What the task asks
Leaving the pictures aside, return all of the data below exactly.
Extracted data START
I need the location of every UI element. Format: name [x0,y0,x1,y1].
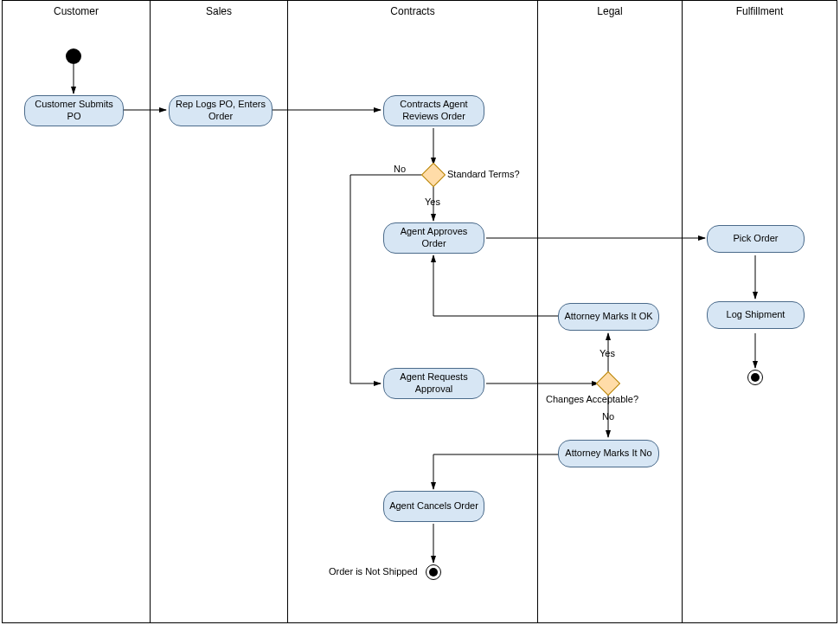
label-not-shipped: Order is Not Shipped [329,566,418,577]
end-node-fulfillment [747,370,763,385]
label-changes-acceptable: Changes Acceptable? [546,394,638,404]
node-agent-approves: Agent Approves Order [383,222,484,254]
lane-header-legal: Legal [537,0,683,23]
node-label: Attorney Marks It No [565,448,651,460]
node-label: Customer Submits PO [29,99,119,123]
lane-header-fulfillment: Fulfillment [682,0,837,23]
label-no-2: No [602,411,614,422]
node-label: Agent Cancels Order [389,500,478,512]
node-attorney-marks-no: Attorney Marks It No [558,440,659,467]
lane-header-customer: Customer [2,0,151,23]
node-label: Agent Requests Approval [388,371,480,396]
node-label: Attorney Marks It OK [564,311,652,323]
node-log-shipment: Log Shipment [707,301,805,329]
lane-label: Sales [206,5,232,17]
swimlane-diagram: Customer Sales Contracts Legal Fulfillme… [0,0,840,625]
lane-label: Legal [597,5,622,17]
lane-header-contracts: Contracts [287,0,538,23]
node-agent-cancels: Agent Cancels Order [383,491,484,522]
node-label: Rep Logs PO, Enters Order [173,99,268,123]
node-attorney-marks-ok: Attorney Marks It OK [558,303,659,331]
node-label: Log Shipment [727,309,785,321]
node-customer-submits-po: Customer Submits PO [24,95,124,126]
node-label: Pick Order [734,233,779,245]
node-pick-order: Pick Order [707,225,805,253]
lane-label: Contracts [390,5,434,17]
end-node-not-shipped [426,564,441,580]
start-node [66,48,81,64]
label-yes-1: Yes [425,197,440,207]
label-no-1: No [394,164,406,174]
label-standard-terms: Standard Terms? [447,169,520,179]
node-rep-logs-po: Rep Logs PO, Enters Order [169,95,273,126]
node-contracts-reviews: Contracts Agent Reviews Order [383,95,484,126]
node-label: Contracts Agent Reviews Order [388,99,480,123]
lane-label: Fulfillment [736,5,784,17]
node-agent-requests-approval: Agent Requests Approval [383,368,484,399]
lane-label: Customer [54,5,99,17]
lane-header-sales: Sales [150,0,288,23]
label-yes-2: Yes [600,348,615,358]
node-label: Agent Approves Order [388,226,480,250]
Extracted data END
Exercise response
I need the location of every UI element. Format: name [x0,y0,x1,y1].
label-not-shipped: Order is Not Shipped [329,566,418,577]
end-node-fulfillment [747,370,763,385]
label-changes-acceptable: Changes Acceptable? [546,394,638,404]
node-agent-approves: Agent Approves Order [383,222,484,254]
lane-header-legal: Legal [537,0,683,23]
node-label: Attorney Marks It No [565,448,651,460]
node-label: Customer Submits PO [29,99,119,123]
lane-header-fulfillment: Fulfillment [682,0,837,23]
label-no-2: No [602,411,614,422]
node-label: Agent Cancels Order [389,500,478,512]
node-attorney-marks-no: Attorney Marks It No [558,440,659,467]
lane-header-customer: Customer [2,0,151,23]
node-label: Agent Requests Approval [388,371,480,396]
node-label: Attorney Marks It OK [564,311,652,323]
node-log-shipment: Log Shipment [707,301,805,329]
lane-label: Sales [206,5,232,17]
swimlane-diagram: Customer Sales Contracts Legal Fulfillme… [0,0,840,625]
lane-label: Legal [597,5,622,17]
lane-header-contracts: Contracts [287,0,538,23]
node-agent-cancels: Agent Cancels Order [383,491,484,522]
node-label: Rep Logs PO, Enters Order [173,99,268,123]
node-attorney-marks-ok: Attorney Marks It OK [558,303,659,331]
node-label: Log Shipment [727,309,785,321]
node-customer-submits-po: Customer Submits PO [24,95,124,126]
node-label: Pick Order [734,233,779,245]
node-pick-order: Pick Order [707,225,805,253]
lane-label: Contracts [390,5,434,17]
end-node-not-shipped [426,564,441,580]
start-node [66,48,81,64]
label-yes-1: Yes [425,197,440,207]
label-no-1: No [394,164,406,174]
label-standard-terms: Standard Terms? [447,169,520,179]
node-rep-logs-po: Rep Logs PO, Enters Order [169,95,273,126]
node-contracts-reviews: Contracts Agent Reviews Order [383,95,484,126]
node-label: Contracts Agent Reviews Order [388,99,480,123]
lane-label: Fulfillment [736,5,784,17]
node-agent-requests-approval: Agent Requests Approval [383,368,484,399]
lane-label: Customer [54,5,99,17]
lane-header-sales: Sales [150,0,288,23]
label-yes-2: Yes [600,348,615,358]
node-label: Agent Approves Order [388,226,480,250]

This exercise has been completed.